287話

「まぁ、この作戦なら男子は大丈夫だろう……問題は女子だ」


「あぁ、この作戦だと確実に男子と女子の間に軋轢が生まれる」


「だろ? だから女子の方も対策を打ちたいんだが……」


「難しい話しだな」


「だよなぁ~健、おまえが女子に何か言ってやればみんなやる気出すんじゃねぇか?」


「馬鹿を言うな、なんで俺があんな女共のために頑張んなくちゃいけないんだ?」


「いや、おまえ全然運動出来ねぇから、そっちで頑張ってもらおうと思ってたんだが」



 そう言うと健は頭をかき乱し、ため息を吐いて何かを考え始めた。


「自分で言うのもなんだが俺は顔が良い」


「そうだが、むかつくな」


「あぁ、世間が許すならぶん殴りたい」


 武司と誠実がそう言うと健はやれやれと言った感じでパックのコーヒー牛乳を飲みながら話し始める。


「その顔を生かして何か出来ることがあるなら協力してやろう」


「お、意外だなあっさり協力するなんて」


「おまえはこういうの絶対嫌がると思ってたのに」


「ま、運動できないのはマジだしな。

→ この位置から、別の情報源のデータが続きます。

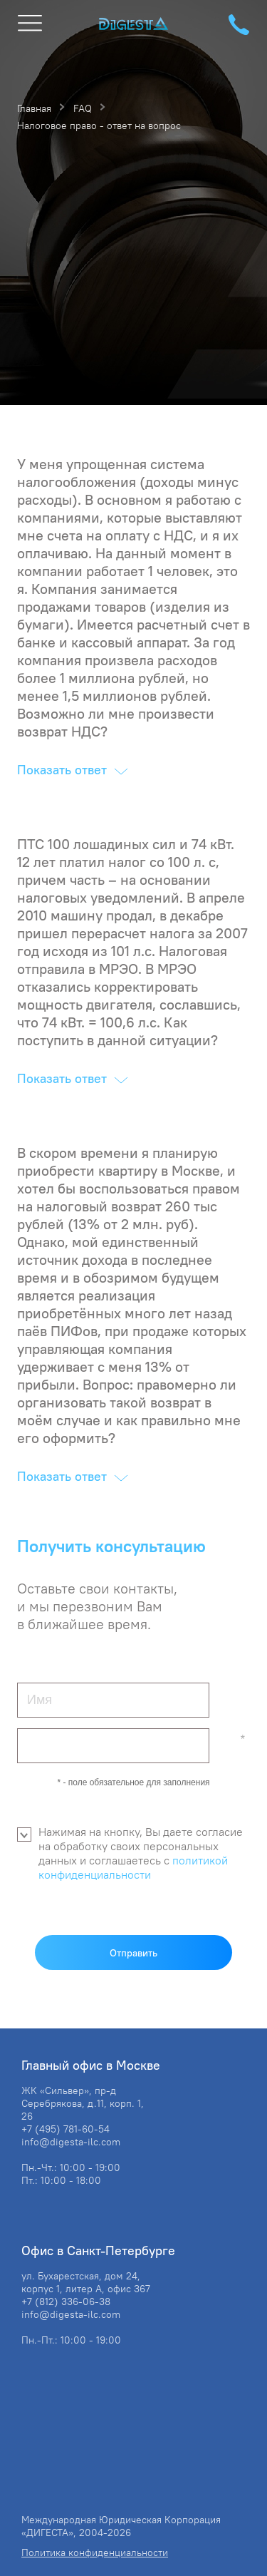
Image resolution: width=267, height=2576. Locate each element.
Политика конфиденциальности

出来る範囲ならする」


「そうか、ならやることは一つだな」


「あぁ、そうだな」


 そう言って誠実はおもむろにスマホ用の三脚を取り出し、武司は大きな布を用意し始めた。

「何やってんだ?」


「決まってるだろ? 撮影だよ」


「もし、体育祭で活躍したら女子にはおまえのセミヌード写真をプレゼント!」


「これで女子は食いつくぞ!」


 親指を立てて話す誠実と武司に健は不愉快そうな顔で二人に話す。


「出来る事っていったよな?」


「出来るだろ!」


「なんならヌードだって行ける!」


「おまえら……ちょっと前に俺らにホモ疑惑が出たの忘れたのかよ……」


 健は大きなため息を吐いて、そのまま屋上を後にした。

 誠実と武司は準備に夢中で気がつかない。


「あの馬鹿共目……」


 一人で教室に帰ろうとする健だったが、帰ろうとする道すがら女子数人に声を掛けられた。


「あ、あの古沢君!」


「ん? 何?」


「学校のSNSで今話題になってるんだけど!」


「え? 何が?」


「こ、これ!」


 健は女子にスマホの画面を見せられ、その画面を見た瞬間健は目を見開いた。


『な、なんだこれ!?」


『女子限定!! 体育祭で活躍した女子には古沢健のセクシー写真をプレゼント!! 体育祭で活躍して写真をゲットしよう!!』


 その画面を見た瞬間、健は屋上ではしゃいでいる二人を想像した。


「あ、あいつら……やりやがったな」


 健はわなわなと震えながら女子達を置いて屋上に戻る。


「あいつら絶対ぶっ殺す!」


 健が屋上に戻ると既に屋上は撮影現場になっていた。


「まったく急に居なくなるからびっくりしたぜ」


「さぁ、脱いで脱いで~大丈夫、ちゃんと股間は隠すからぁ~」


「おまえら……俺に話す前から既にこの作戦を立てていたな?」


「あ、もしかしてバレた?」


「さっき女子に聞いた」


「ほらぁ~だから俺は誠実に言ったんだ、SNSにはもう少し時間を空けて掲載するべきだって」


「でもよぉ~拡散されれば女子に伝わるの早いだろ?」


「………」


「あ、健ごめんなぁ~じゃぁこの昼休みで撮影するから50枚」


「それをランダムで配布するって形にする予定だからよ、スーパーレアは健のケツ丸出しの……」


「絶対に撮らねーからな!!」


 そう言って健は撮影機材をなぎ倒し始めた。


「あぁ! 写真部から借りてきたんだぞ!」


「諦めておまえも軍に貢献しろ!」


「これは貢献じゃねぇ! 生け贄って言うんだよ! 俺の学校での立場がなくなるわ!」


「馬鹿野郎! おまえだから許されるんだよ!」


「俺と誠実が同じことをしてみろ! 刑事事件になるわ!」


「とにかく俺はやらねぇからな!」


 結局、この作戦は健が頑なに脱ぐことを拒んだため中止となった。